Work to be completed
Could you write out, word for word, only the lines from the one containing "Task: Click on the 20 [button]" through the last line of the data below?

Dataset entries
#####

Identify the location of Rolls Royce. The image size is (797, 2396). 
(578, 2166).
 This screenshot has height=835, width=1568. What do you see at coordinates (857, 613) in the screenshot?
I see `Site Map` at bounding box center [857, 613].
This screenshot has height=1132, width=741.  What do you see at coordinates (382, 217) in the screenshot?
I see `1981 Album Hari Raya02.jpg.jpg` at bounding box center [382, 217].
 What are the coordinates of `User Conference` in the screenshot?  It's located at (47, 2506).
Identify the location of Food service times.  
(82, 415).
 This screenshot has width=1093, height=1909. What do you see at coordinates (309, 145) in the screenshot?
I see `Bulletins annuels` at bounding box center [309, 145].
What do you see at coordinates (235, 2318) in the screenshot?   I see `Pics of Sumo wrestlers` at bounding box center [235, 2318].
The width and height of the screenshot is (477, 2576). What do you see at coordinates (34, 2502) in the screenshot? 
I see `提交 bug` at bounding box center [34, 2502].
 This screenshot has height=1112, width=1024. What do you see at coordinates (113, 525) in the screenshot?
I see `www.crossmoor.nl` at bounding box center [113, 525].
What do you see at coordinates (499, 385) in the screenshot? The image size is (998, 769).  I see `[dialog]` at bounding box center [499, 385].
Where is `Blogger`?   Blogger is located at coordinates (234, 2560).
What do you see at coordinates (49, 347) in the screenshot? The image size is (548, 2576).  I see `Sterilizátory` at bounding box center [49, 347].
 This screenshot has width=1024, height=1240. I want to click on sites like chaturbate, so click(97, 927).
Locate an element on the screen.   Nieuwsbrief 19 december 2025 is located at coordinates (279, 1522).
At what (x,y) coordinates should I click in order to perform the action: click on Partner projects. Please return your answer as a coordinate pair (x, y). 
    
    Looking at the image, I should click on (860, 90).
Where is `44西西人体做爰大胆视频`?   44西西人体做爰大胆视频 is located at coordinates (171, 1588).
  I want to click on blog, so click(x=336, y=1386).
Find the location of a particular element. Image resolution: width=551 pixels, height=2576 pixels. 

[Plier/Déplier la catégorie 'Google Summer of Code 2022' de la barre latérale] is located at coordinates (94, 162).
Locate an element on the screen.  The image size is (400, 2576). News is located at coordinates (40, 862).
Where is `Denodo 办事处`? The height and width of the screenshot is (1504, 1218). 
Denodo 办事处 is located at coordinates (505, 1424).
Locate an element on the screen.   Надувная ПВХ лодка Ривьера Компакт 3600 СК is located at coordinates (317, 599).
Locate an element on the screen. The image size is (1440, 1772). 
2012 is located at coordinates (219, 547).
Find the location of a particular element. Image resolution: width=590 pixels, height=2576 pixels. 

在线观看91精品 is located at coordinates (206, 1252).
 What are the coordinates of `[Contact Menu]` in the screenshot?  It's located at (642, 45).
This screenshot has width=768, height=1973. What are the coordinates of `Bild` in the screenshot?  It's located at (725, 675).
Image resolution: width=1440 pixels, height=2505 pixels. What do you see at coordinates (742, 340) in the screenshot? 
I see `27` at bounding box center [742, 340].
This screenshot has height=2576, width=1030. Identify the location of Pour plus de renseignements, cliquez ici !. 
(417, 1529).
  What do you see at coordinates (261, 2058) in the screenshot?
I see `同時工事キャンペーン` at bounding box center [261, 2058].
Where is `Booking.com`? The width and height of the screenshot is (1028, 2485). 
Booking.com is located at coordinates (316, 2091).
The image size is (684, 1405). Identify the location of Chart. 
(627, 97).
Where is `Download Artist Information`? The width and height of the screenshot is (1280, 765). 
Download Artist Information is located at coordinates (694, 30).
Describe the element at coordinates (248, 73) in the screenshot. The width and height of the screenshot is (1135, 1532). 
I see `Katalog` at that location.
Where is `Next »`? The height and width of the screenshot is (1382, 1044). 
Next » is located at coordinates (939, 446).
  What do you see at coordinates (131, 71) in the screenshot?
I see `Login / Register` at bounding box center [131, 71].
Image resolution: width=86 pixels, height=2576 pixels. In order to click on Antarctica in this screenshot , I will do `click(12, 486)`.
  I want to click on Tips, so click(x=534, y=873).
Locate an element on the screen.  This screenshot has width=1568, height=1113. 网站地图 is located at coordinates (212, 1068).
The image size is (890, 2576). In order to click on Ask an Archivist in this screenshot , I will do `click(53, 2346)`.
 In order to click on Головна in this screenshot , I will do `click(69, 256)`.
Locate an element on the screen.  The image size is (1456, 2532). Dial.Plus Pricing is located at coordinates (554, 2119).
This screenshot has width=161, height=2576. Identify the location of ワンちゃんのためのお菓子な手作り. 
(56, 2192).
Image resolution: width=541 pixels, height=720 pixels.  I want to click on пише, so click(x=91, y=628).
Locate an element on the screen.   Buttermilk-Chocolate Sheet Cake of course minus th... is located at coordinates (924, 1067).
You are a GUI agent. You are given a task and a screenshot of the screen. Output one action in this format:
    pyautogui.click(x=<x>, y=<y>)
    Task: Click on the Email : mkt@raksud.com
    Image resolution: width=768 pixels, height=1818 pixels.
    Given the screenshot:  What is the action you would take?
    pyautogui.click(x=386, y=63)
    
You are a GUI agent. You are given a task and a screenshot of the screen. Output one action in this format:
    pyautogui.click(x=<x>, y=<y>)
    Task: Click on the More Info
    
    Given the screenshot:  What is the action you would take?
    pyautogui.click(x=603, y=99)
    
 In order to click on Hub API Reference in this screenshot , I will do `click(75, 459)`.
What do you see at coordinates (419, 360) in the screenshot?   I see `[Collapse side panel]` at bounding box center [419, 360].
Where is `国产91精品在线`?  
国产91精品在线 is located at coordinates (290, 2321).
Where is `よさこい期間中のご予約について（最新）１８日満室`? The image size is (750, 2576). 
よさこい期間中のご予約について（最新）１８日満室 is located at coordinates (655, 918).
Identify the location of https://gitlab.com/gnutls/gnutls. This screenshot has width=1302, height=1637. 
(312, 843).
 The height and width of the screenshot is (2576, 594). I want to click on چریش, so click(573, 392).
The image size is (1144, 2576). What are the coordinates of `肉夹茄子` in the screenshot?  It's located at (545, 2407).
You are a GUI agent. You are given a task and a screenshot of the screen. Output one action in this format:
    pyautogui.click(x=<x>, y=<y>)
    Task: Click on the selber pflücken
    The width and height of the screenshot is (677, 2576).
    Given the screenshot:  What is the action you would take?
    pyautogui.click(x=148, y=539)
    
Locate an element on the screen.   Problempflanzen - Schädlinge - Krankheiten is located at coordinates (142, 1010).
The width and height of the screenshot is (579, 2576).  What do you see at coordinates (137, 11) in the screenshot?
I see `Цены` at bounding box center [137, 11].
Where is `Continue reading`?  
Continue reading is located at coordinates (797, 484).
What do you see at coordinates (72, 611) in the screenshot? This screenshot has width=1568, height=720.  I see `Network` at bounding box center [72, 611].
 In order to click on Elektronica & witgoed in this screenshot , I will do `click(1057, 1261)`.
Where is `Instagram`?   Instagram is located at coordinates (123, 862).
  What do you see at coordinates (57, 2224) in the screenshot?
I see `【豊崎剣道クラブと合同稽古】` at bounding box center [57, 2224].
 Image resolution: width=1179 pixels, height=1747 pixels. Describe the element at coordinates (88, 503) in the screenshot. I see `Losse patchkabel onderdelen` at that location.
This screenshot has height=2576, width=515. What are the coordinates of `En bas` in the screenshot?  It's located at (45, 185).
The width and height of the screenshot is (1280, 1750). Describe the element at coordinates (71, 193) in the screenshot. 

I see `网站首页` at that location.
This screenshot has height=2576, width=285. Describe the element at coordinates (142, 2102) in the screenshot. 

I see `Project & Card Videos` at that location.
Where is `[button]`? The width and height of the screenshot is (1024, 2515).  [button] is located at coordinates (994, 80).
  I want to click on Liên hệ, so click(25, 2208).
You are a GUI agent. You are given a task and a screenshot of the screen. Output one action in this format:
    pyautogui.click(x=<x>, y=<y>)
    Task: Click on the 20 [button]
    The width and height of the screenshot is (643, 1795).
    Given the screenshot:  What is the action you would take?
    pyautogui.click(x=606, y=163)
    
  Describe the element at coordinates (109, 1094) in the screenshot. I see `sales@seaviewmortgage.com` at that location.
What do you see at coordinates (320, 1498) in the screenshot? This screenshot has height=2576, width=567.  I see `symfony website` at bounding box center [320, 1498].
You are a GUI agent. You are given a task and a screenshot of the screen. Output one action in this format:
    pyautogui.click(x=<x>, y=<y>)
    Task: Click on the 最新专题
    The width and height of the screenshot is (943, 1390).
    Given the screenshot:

#####

Response for this exercise
    Task: Click on the 20 [button]
    The width and height of the screenshot is (643, 1795).
    Given the screenshot:  What is the action you would take?
    pyautogui.click(x=606, y=163)
    
  Describe the element at coordinates (109, 1094) in the screenshot. I see `sales@seaviewmortgage.com` at that location.
What do you see at coordinates (320, 1498) in the screenshot? This screenshot has height=2576, width=567.  I see `symfony website` at bounding box center [320, 1498].
You are a GUI agent. You are given a task and a screenshot of the screen. Output one action in this format:
    pyautogui.click(x=<x>, y=<y>)
    Task: Click on the 最新专题
    The width and height of the screenshot is (943, 1390).
    Given the screenshot:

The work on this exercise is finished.